ここで、各回の乗算で得られた値の整数部分について着目します。
この値をそのまま左から右に並べると「011」という値になります。
この「011」という値が10進数「0.375」を2進数へ基数変換した時の小数部分(小数点より下)の値になります。
小数部分について、確かに、基数変換した値をそのまま「0.11」としたいところですが、これは誤りになります。
この点に注意して、10進数「0.375」を2進数へ基数変換すると、「0.011」となります。
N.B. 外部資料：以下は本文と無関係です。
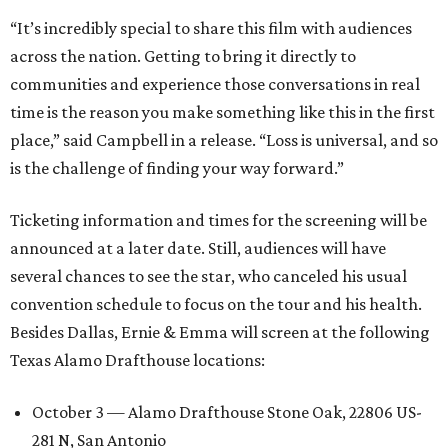
“It’s incredibly special to share this film with audiences
across the nation. Getting to bring it directly to
communities and experience those conversations in real
time is the reason you make something like this in the first
place,” said Campbell in a release. “Loss is universal, and so
is the challenge of finding your way forward.”
Ticketing information and times for the screening will be
announced at a later date. Still, audiences will have
several chances to see the star, who canceled his usual
convention schedule to focus on the tour and his health.
Besides Dallas, Ernie & Emma will screen at the following
Texas Alamo Drafthouse locations:
October 3 — Alamo Drafthouse Stone Oak, 22806 US-
281 N, San Antonio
(B) 10進数「0.375」を2進数へ基数変換すると「0.011」になる。
したがって、(A)・(B)より小数点の位置に注意して2進数の値を組み合わせると、
10進数「26.375」を2進数に基数変換した時の値は「11010.011」になる。

参考にさせて頂いた書籍

きたみりゅうじ 『キタミ式イラストIT塾 基本情報技術者平成31/01年』 技術評論社 2019年

学習してみて

今回の学習範囲は、「n進数とは何か」というテーマに直結するものだったと思います。
日常生活で当たり前のように使っている10進数をどうやって言葉で説明すればいいのかとても苦労しました。
しかも、基本情報技術者の勉強以外ではほとんど触れた事のないの2進数を理解した上で、その基数変換を説明するというのは更なる難関でした。(自分の理解力・文章力が足りないだけかもしれませんが…)
数学的な内容まで踏み込んで学習したわけではありませんので、正確に表現できなかった部分や誤り等が発見されるかもしれません。ご容赦ください。

しかし、私はこのような形で自分が学習したことを自分の言葉で表現することが学習内容への理解を深めることへの一歩ではないかと考えています。
参考書を読んで理解したつもりになることを卒業し、自分の身になる学習を継続するためにも今後も少しずつ積み重ねていきたいと思っています。